In 1979, Moroder had won an Academy Award for Original Music Score for his soundtrack to Midnight Express. At the same ceremony, Donna Summer's "Last Dance", produced by Moroder from the soundtrack to Thank God It's Friday, won an Academy Award for best song (as well as a Golden Globe). Following the success of American Gigolo and Blondie's "Call Me" in 1980, Moroder went on to compose and produce for several more soundtracks throughout the 1980s. These included Cat People – including David Bowie's single "Cat People (Putting Out Fire)" (1982), Flashdance – including Irene Cara's "Flashdance... What a Feeling" (1983), Scarface – including Debbie Harry's "Rush Rush" (1983), Metropolis and Freddie Mercury's "Love Kills" (1984) and Top Gun including Berlin's "Take My Breath Away" (1986).
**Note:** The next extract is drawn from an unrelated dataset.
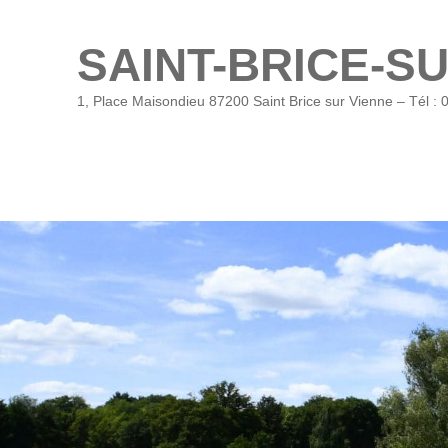
SAINT-BRICE-S
1, Place Maisondieu 87200 Saint Brice sur Vienne – Tél :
The American Gigolo soundtrack album has been re-issued on CD by both PolyGram and its successor company Universal Music.

==Track listing==
All tracks written by Giorgio Moroder except where noted.

Side A
1. "Call Me (Theme from American Gigolo)" (Giorgio Moroder, Deborah Harry) – 8:05
  - Performed by Blondie
2. "Love and Passion" (Giorgio Moroder, Paul Schrader) – 5:51
  - Vocals by Cheryl Barnes
3. "Night Drive" – 3:54

Side B
1. "Hello Mr. W.A.M. (Finale)" – 4:36
  - Based on the second movement of the clarinet concerto K. 622 in A Major by Wolfgang Amadeus Mozart.
2. "The Apartment" – 4:31
3. "Palm Springs Drive" – 3:25
4. "Night Drive (Reprise)" – 2:52
5. "The Seduction (Love Theme)" – 3:13

==Personnel==
- Giorgio Moroder – producer
- Harold Faltermeyer – arranger, keyboards
- Keith Forsey – drums, percussion
- Blondie – performance of "Call Me"
- Cheryl Barnes – vocals
- Mixed and mastered at Allen Zentz Recording.

==Charts==

===Weekly charts===

Weekly chart performance for American Gigolo
| Chart (1980) | Peak position |
|---|---|
| Australian Albums (Kent Music Report) | 79 |
| Canada Top Albums/CDs (RPM) | 17 |
| Finnish Albums (Suomen virallinen lista) | 14 |
| US Billboard 200 | 7 |

===Year-end charts===

Year-end chart performance for American Gigolo
| Chart (1980) | Position |
|---|---|
| Canada Top Albums/CDs (RPM) | 73 |
| US Billboard 200 | 69 |
| US Soundtrack Albums (Billboard) | 4 |

==Certifications==

Certifications for American Gigolo
| Region | Certification | Certified units/sales |
| Hong Kong (IFPI Hong Kong) | Gold | 10,000^{*} |
| United States (RIAA) | Gold | 500,000^{^} |
^{*} Sales figures based on certification alone. ^{^} Shipments figures based on certification alone.